Search code examples
htmlrplotlyr-markdownhtmlwidgets

How to reduce the size of R plotly html output by rounding plot values


I am trying to reduce the size of my RMarkdown html report and more importantly, make them faster to open. The html report consists of a large number of R Plotly plots with each plot containing a large number of data points (1000+). Considering that R Plotly stores all of the raw data for each plot within the html file, I believed a good option to reduce the file size was to round the decimal places in the data. However, I found that even though the input data was rounded, R Plotly still maintains a large number of decimals places in the html file. Consequently the file size is not reduced if data is rounded.

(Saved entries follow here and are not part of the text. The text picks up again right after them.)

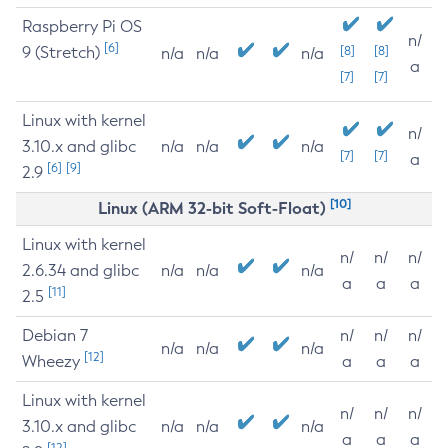
Raspberry Pi OS
n/
[6]
9 (Stretch)
[8]
[8]
n/a
n/a
n/a
a
[7]
[7]
Linux with kernel
n/
3.10.x and glibc
n/a
n/a
n/a
[7]
[7]
a
[6]
[9]
2.9
[10]
Linux (ARM 32-bit Soft-Float)
Linux with kernel
n/
n/
n/
2.6.34 and glibc
n/a
n/a
n/a
a
a
a
[11]
2.5
Debian 7
n/
n/
n/
n/a
n/a
n/a
[12]
Wheezy
a
a
a
Linux with kernel
n/
n/
n/
3.10.x and glibc
n/a
n/a
n/a
a
a
a
[12]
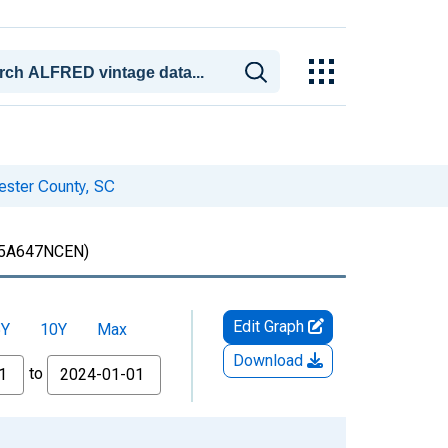
hester County, SC
5A647NCEN)
Edit Graph
5Y
10Y
Max
Download
to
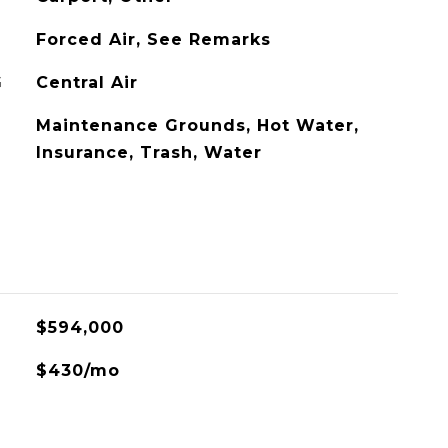
Forced Air, See Remarks
G
Central Air
Maintenance Grounds, Hot Water,
Insurance, Trash, Water
$594,000
$430/mo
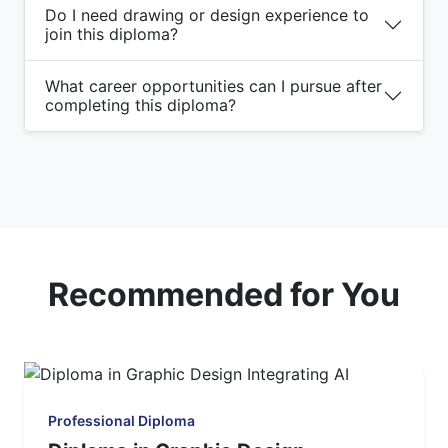
Do I need drawing or design experience to
join this diploma?
What career opportunities can I pursue after
completing this diploma?
Recommended for You
Professional Diploma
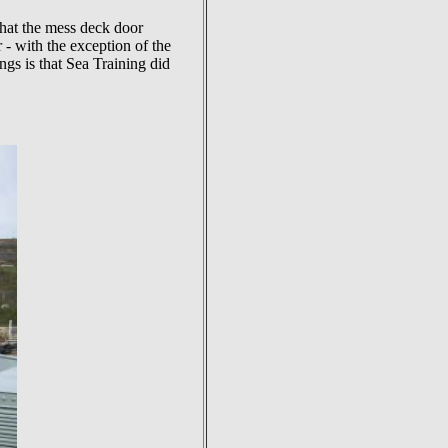
that the mess deck door
 - with the exception of the
s is that Sea Training did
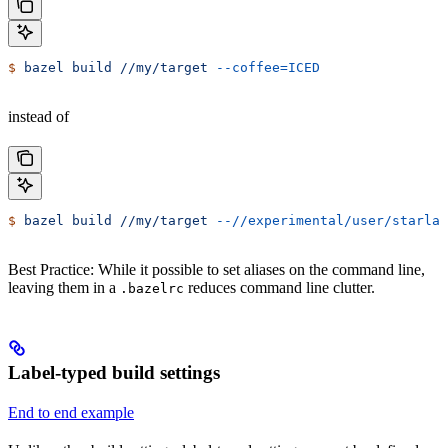
$
 bazel
 build
 //my/target
 --coffee=ICED
instead of
$
 bazel
 build
 //my/target
 --//experimental/user/starlar
Best Practice: While it possible to set aliases on the command line,
leaving them in a
reduces command line clutter.
.bazelrc
Label-typed build settings
End to end example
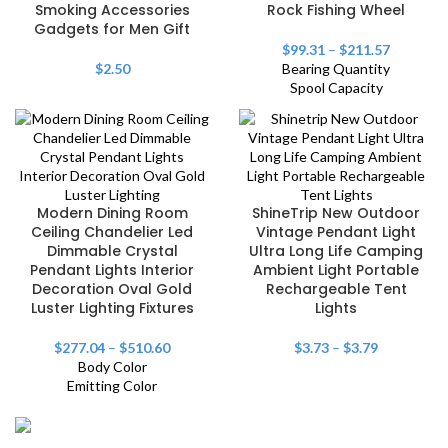
Smoking Accessories
Rock Fishing Wheel
Gadgets for Men Gift
$
99.31
–
$
211.57
$
2.50
Bearing Quantity
Spool Capacity
Modern Dining Room
ShineTrip New Outdoor
Ceiling Chandelier Led
Vintage Pendant Light
Dimmable Crystal
Ultra Long Life Camping
Pendant Lights Interior
Ambient Light Portable
Decoration Oval Gold
Rechargeable Tent
Luster Lighting Fixtures
Lights
$
277.04
–
$
510.60
$
3.73
–
$
3.79
Body Color
Emitting Color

See below for 2 cases, the base containing raw data, and the rounding case containing rounded data. The file size is the same for both cases.

Base Case HTML

RawData <- data.frame(Date = seq(as.Date("2024/1/1"), by = "month", length.out = 12),
                      PreciseValue = c(0.1516270, 0.3542629, 0.8339342, 0.5796813, 0.3933472, 0.2937137, 0.1779205, 0.4285533, 0.6841885, 0.3399411,0.99476560, 0.42941527))
RawData$RoundValue <- round(RawData$PreciseValue,2)
fig <- plot_ly(RawData, type = 'scatter', mode = 'lines')%>%
  add_trace(x = ~Date, y = ~PreciseValue, name = 'PreciseValue')
saveWidget(fig, "plotly_base.html", selfcontained = TRUE)

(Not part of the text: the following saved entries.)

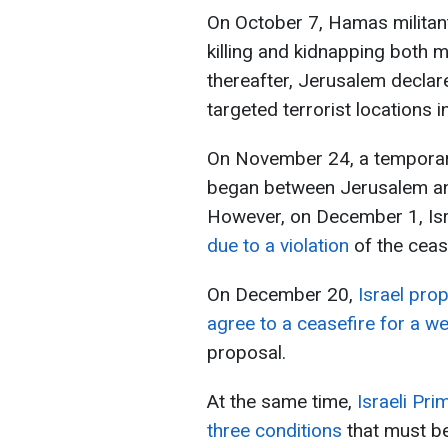
On October 7, Hamas militant
killing and kidnapping both mil
thereafter, Jerusalem decla
targeted terrorist locations i
On November 24, a temporary
began between Jerusalem and
However, on December 1, Isr
due to a violation
of the ceas
On December 20,
Israel pro
agree to a ceasefire for a w
proposal.
At the same time,
Israeli Pri
three conditions
that must b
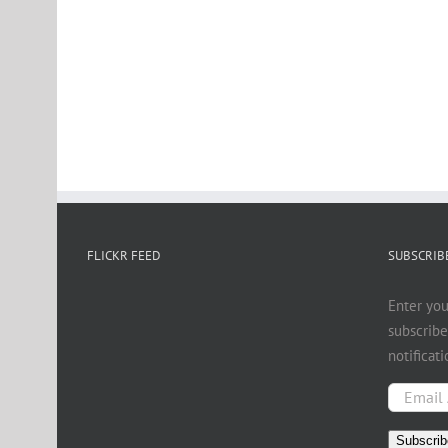
FLICKR FEED
SUBSCRIBE
Enter you
subscribe
notificat
Email
Address
Subscrib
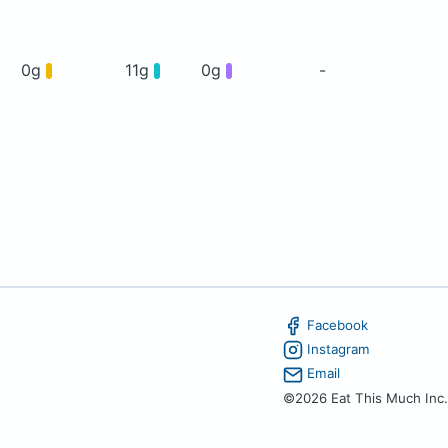
0g
11g
0g
-
Facebook
Instagram
Email
©2026 Eat This Much Inc.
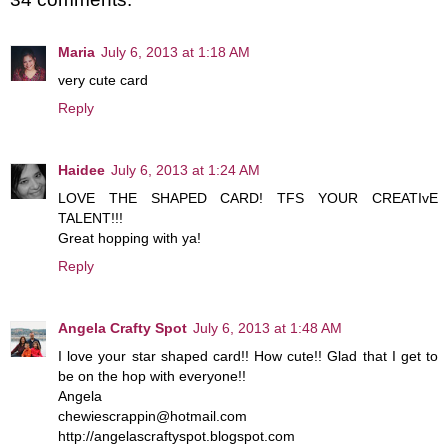
Maria
July 6, 2013 at 1:18 AM
very cute card
Reply
Haidee
July 6, 2013 at 1:24 AM
LOVE THE SHAPED CARD! TFS YOUR CREATIvE
TALENT!!!
Great hopping with ya!
Reply
Angela Crafty Spot
July 6, 2013 at 1:48 AM
I love your star shaped card!! How cute!! Glad that I get to
be on the hop with everyone!!
Angela
chewiescrappin@hotmail.com
http://angelascraftyspot.blogspot.com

The html file size is 3780kb. If I open the html file and look at the underlying R Plotly data, the stored y data is:

"y":[0.15162704353000001,0.35426295622999998,0.83393426323999997,0.57968136341999998,0.39334726234,0.29371352347000002,0.17792423404999999,0.44352285533000002,0.68418423485000002,0.36623994110000002,0.99476432455999997,0.42941523452699998]

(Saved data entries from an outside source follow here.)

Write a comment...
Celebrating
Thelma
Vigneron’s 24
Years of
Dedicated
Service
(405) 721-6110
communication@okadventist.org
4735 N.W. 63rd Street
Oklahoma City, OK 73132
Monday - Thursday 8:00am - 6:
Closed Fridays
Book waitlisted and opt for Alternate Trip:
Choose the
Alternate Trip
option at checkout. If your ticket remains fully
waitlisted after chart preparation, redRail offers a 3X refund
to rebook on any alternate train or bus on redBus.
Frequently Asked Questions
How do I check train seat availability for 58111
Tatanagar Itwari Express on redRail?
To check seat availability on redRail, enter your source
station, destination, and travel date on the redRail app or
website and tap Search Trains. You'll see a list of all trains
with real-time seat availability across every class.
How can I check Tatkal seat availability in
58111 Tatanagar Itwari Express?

Notice that there are more decimals places than in the original data.

Rounding Values Case

RawData$RoundValue <- round(RawData$PreciseValue,2)
fig <- plot_ly(RawData, type = 'scatter', mode = 'lines')%>%
  add_trace(x = ~Date, y = ~RoundValue, name = 'RoundValue')

saveWidget(fig, "plotly_round.html", selfcontained = TRUE)

The html file size for the round case is also 3780kb. The underlying data for this case is

"y":[0.14999999999999999,0.34999999999999998,0.82999999999999996,0.57999999999999996,0.39000000000000001,0.28999999999999998,0.17999999999999999,0.44,0.68000000000000005,0.37,0.98999999999999999,0.42999999999999999]

The stored y data should be something like

"y":[0.15, 0.35, 0.83, 0.58, 0.39, 0.29, 0.18, 0.44, 0.68, 0.37, 0.99, 0.43]

Does anyone know how to configure R Plotly to only store the configured number of decimal places in html output?


Solution

  • plotly uses htmlwidgets methods to save its data. Part of that is that the object being plotted contains a function to save its data as JSON. The function used in your example is

    > attr(fig$x, "TOJSON_FUNC")
    function (x, ...) 
    {
        jsonlite::toJSON(x, digits = 50, auto_unbox = TRUE, force = TRUE, 
            null = "null", na = "null", time_format = "%Y-%m-%d %H:%M:%OS6", 
            ...)
    }
    <bytecode: 0x12084ae50>
    <environment: namespace:plotly>
    

    You can replace that with a different function, e.g. one that looks just the same, but only tries to save 2 significant digits instead of 50 significant digits:

    attr(fig$x, "TOJSON_FUNC") <- function (x, ...) 
    {
      jsonlite::toJSON(x, digits = 2, auto_unbox = TRUE, force = TRUE, 
                       null = "null", na = "null", time_format = "%Y-%m-%d %H:%M:%OS6", 
                       ...)
    }
    
    saveWidget(fig, "plotly_base.html", selfcontained = TRUE)
    

    When I do that, it saves the data with just 2 decimal places.

    This doesn't make a huge difference to the file size since most of it is the plotly Javascript code, but on a larger dataset (maybe your real one) it should help a bit.